- _Instructions for the task_
Would you copy only the lines below, from the one containing "May. 14, 2023" through the very last one, leaving the pictures out?

- _Data provided_
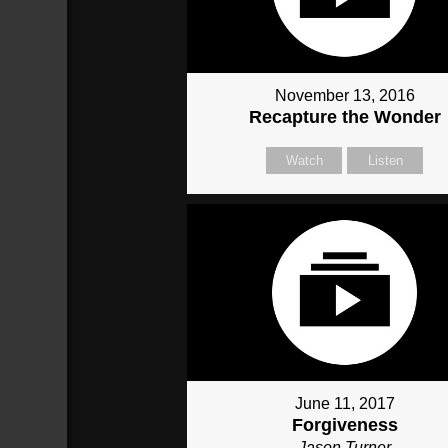
November 13, 2016
Recapture the Wonder
Watch
Listen
June 11, 2017
Forgiveness
Jason Turner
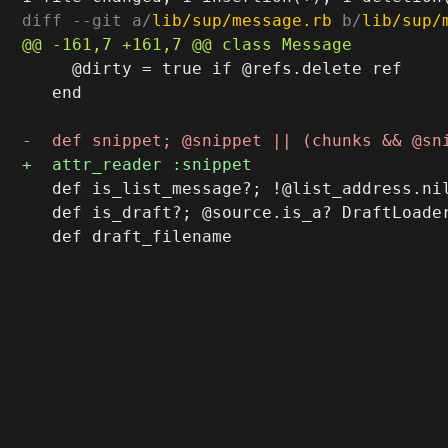
diff --git a/
lib/sup/message.rb
 b/
lib/sup/
     @dirty = true if @refs.delete ref

   end

   def is_list_message?; !@list_address.nil
   def is_draft?; @source.is_a? DraftLoader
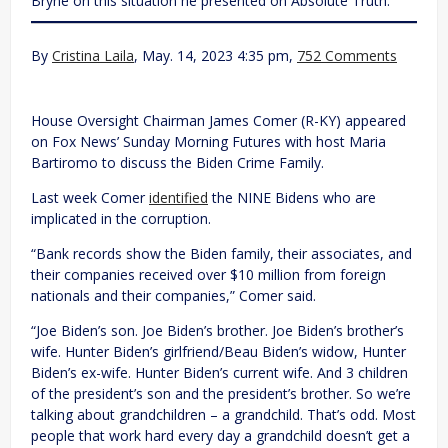
Bryne on this situation he presented on Absolute Truth.
By
Cristina Laila
, May. 14, 2023 4:35 pm,
752 Comments
House Oversight Chairman James Comer (R-KY) appeared
on Fox News’ Sunday Morning Futures with host Maria
Bartiromo to discuss the Biden Crime Family.
Last week Comer
identified
the NINE Bidens who are
implicated in the corruption.
“Bank records show the Biden family, their associates, and
their companies received over $10 million from foreign
nationals and their companies,” Comer said.
“Joe Biden’s son. Joe Biden’s brother. Joe Biden’s brother’s
wife. Hunter Biden’s girlfriend/Beau Biden’s widow, Hunter
Biden’s ex-wife. Hunter Biden’s current wife. And 3 children
of the president’s son and the president’s brother. So we’re
talking about grandchildren – a grandchild. That’s odd. Most
people that work hard every day a grandchild doesn’t get a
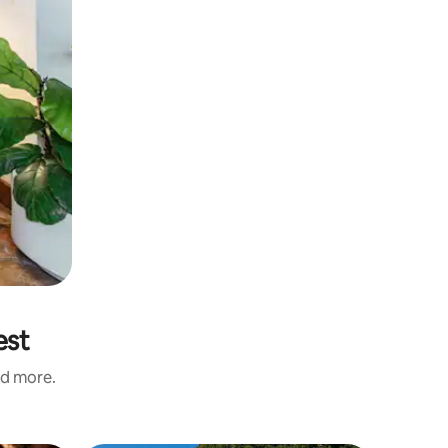
est
nd more.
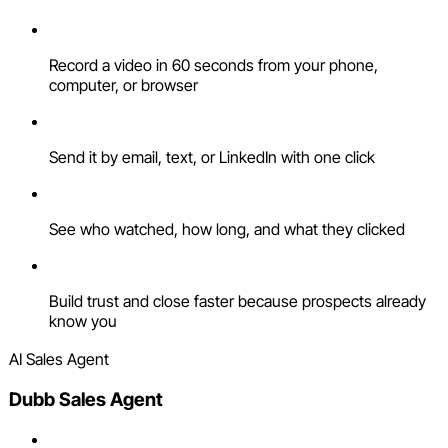
Record a video in 60 seconds from your phone,
computer, or browser
Send it by email, text, or LinkedIn with one click
See who watched, how long, and what they clicked
Build trust and close faster because prospects already
know you
AI Sales Agent
Dubb Sales Agent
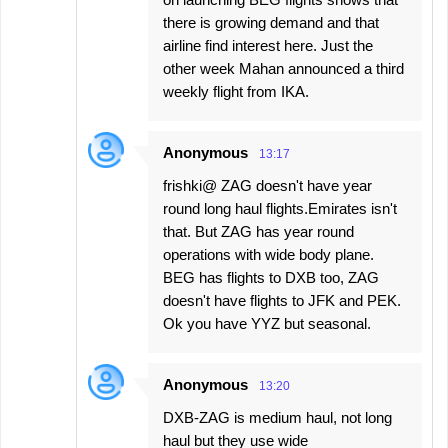
there is growing demand and that
airline find interest here. Just the
other week Mahan announced a third
weekly flight from IKA.
Anonymous
13:17
frishki@ ZAG doesn't have year
round long haul flights.Emirates isn't
that. But ZAG has year round
operations with wide body plane.
BEG has flights to DXB too, ZAG
doesn't have flights to JFK and PEK.
Ok you have YYZ but seasonal.
Anonymous
13:20
DXB-ZAG is medium haul, not long
haul but they use wide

- _Solution to this task_
, May. 14, 2023 4:35 pm,
752 Comments
House Oversight Chairman James Comer (R-KY) appeared
on Fox News’ Sunday Morning Futures with host Maria
Bartiromo to discuss the Biden Crime Family.
Last week Comer
identified
the NINE Bidens who are
implicated in the corruption.
“Bank records show the Biden family, their associates, and
their companies received over $10 million from foreign
nationals and their companies,” Comer said.
“Joe Biden’s son. Joe Biden’s brother. Joe Biden’s brother’s
wife. Hunter Biden’s girlfriend/Beau Biden’s widow, Hunter
Biden’s ex-wife. Hunter Biden’s current wife. And 3 children
of the president’s son and the president’s brother. So we’re
talking about grandchildren – a grandchild. That’s odd. Most
people that work hard every day a grandchild doesn’t get a
est
nd more.
Record a video in 60 seconds from your phone,
computer, or browser
Send it by email, text, or LinkedIn with one click
See who watched, how long, and what they clicked
Build trust and close faster because prospects already
know you
AI Sales Agent
Dubb Sales Agent
there is growing demand and that
airline find interest here. Just the
other week Mahan announced a third
weekly flight from IKA.
Anonymous
13:17
frishki@ ZAG doesn't have year
round long haul flights.Emirates isn't
that. But ZAG has year round
operations with wide body plane.
BEG has flights to DXB too, ZAG
doesn't have flights to JFK and PEK.
Ok you have YYZ but seasonal.
Anonymous
13:20
DXB-ZAG is medium haul, not long
haul but they use wide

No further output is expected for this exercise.